The Grandson (Fred Savage): Grandpa, maybe you could come over and read it again to me tomorrow.

Grandpa (Peter Falk): As you wish.

My mother loved "The Princess Bride," which premiered on this day in 1987.

That is what I most remember about the movie.

Mom saw it at a theater. I didn't see it with her. For years after that, she kept urging me to rent the video tape, but I never did. Finally, she gave me a copy of the video tape for Christmas — just a few months before she died in a flash flood.

At the time of her death, I still hadn't watched the tape. I still had it, but I hadn't watched it. So one night I decided I was going to do it for Mom.

I thought the movie was cute, and I could see why Mom liked it, why so many people liked it. Critics liked it, and it was a modest success at the box office, too.

I would have liked to talk with Mom about it. That was what we did almost every time we saw a movie together. Our discussions were brief sometimes, extensive other times, but they were almost always the best part of the movie watching experience for me.

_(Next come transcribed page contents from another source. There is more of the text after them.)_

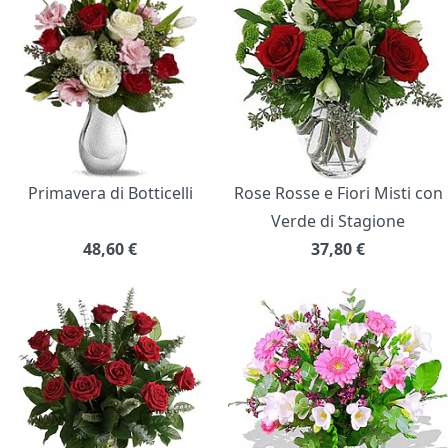
Primavera di Botticelli
Rose Rosse e Fiori Misti con
Verde di Stagione
48,60
€
37,80
€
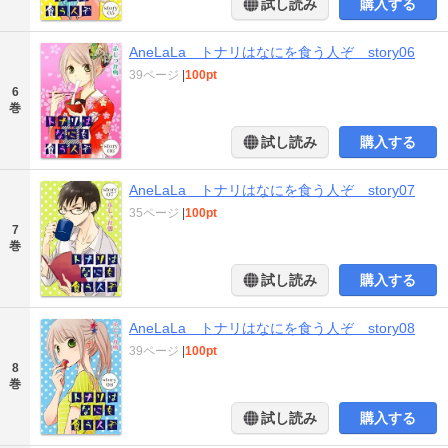
試し読み
購入する
AneLaLa トナリはなにを食う人ぞ story06
39ページ
|
100pt
6
巻
試し読み
購入する
AneLaLa トナリはなにを食う人ぞ story07
35ページ
|
100pt
7
巻
試し読み
購入する
AneLaLa トナリはなにを食う人ぞ story08
39ページ
|
100pt
8
巻
試し読み
購入する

I miss many things about my mother, but that exchange of thoughts and ideas may be what I miss the most. I have no doubt that our conversation about "The Princess Bride" would have been one of our best.

Reading Roger Ebert's review was almost as good. Not quite, but almost.

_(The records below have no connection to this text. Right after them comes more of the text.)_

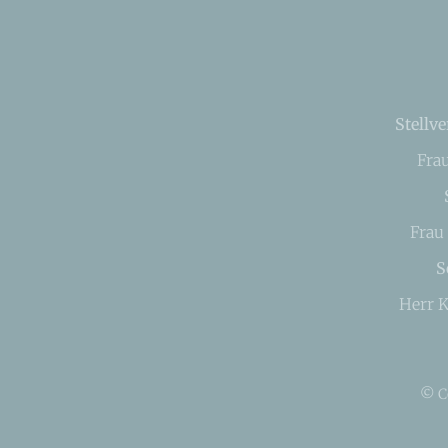
Stellve
Fra
Frau
S
Herr K
© C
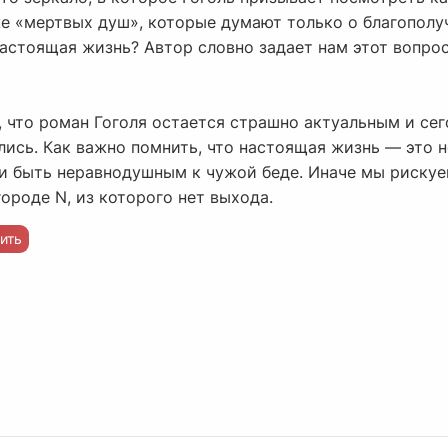
е «мертвых душ», которые думают только о благополуч
настоящая жизнь? Автор словно задает нам этот вопро
, что роман Гоголя остается страшно актуальным и сег
лись. Как важно помнить, что настоящая жизнь — это не
 и быть неравнодушным к чужой беде. Иначе мы рискуе
ороде N, из которого нет выхода.
ить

"'The Princess Bride' reveals itself as a sly parody of sword and sorcery movies, a film that somehow manages to exist on two levels at once," Ebert wrote. "While younger viewers will sit spellbound at the thrilling events on the screen, adults, I think, will be laughing a lot."

I wanted to know which parts Mom found funny — and why. I think I know the answer, but I never truly will.

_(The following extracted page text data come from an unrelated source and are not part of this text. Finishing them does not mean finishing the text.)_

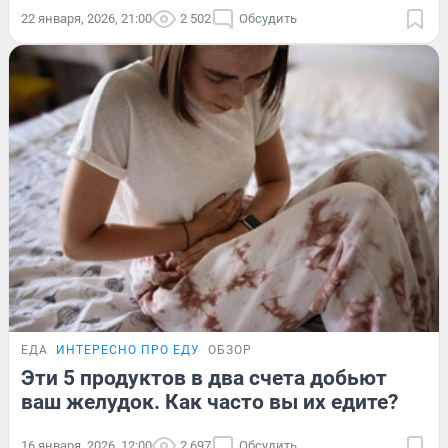
22 января, 2026, 21:00
2 502
Обсудить
ЕДА
ИНТЕРЕСНО ПРО ЕДУ
ОБЗОР
Эти 5 продуктов в два счета добьют
ваш желудок. Как часто вы их едите?
16 января, 2026, 12:00
2 697
Обсудить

Ebert elaborated on that point, and I couldn't disagree.

"In its own peculiar way, 'The Princess Bride' resembles 'This Is Spinal Tap,' an earlier film by the same director, Rob Reiner," he wrote. "Both films are funny not only because they contain comedy, but because Reiner does justice to the underlying form of his story. 'Spinal Tap' looked and felt like a rock documentary — and then it was funny. 'The Princess Bride' looks and feels like 'Legend' or any of those other quasi–heroic epic fantasies — and then it goes for the laughs."

Without going into too much detail, the movie was the telling of a story by a grandfather (Peter Falk) to his bedridden grandson (Fred Savage) — and if Mom could be here, I have no doubt she would say that I shouldn't spoil too much for anyone who hasn't seen it.

I don't think it would spoil too much, though, if I told you that, in the context of the story, it was established that the phrase "As you wish" really means "I love you."

When I discovered that, I understood the meaning of the note Mom had attached to that Christmas gift. "I think you'll like this," Mom wrote. "As you wish."

I remember being puzzled by that at the time, and I asked Mom about it. But all she did was smile. She knew what it meant, and she knew I would understand only if I watched the movie.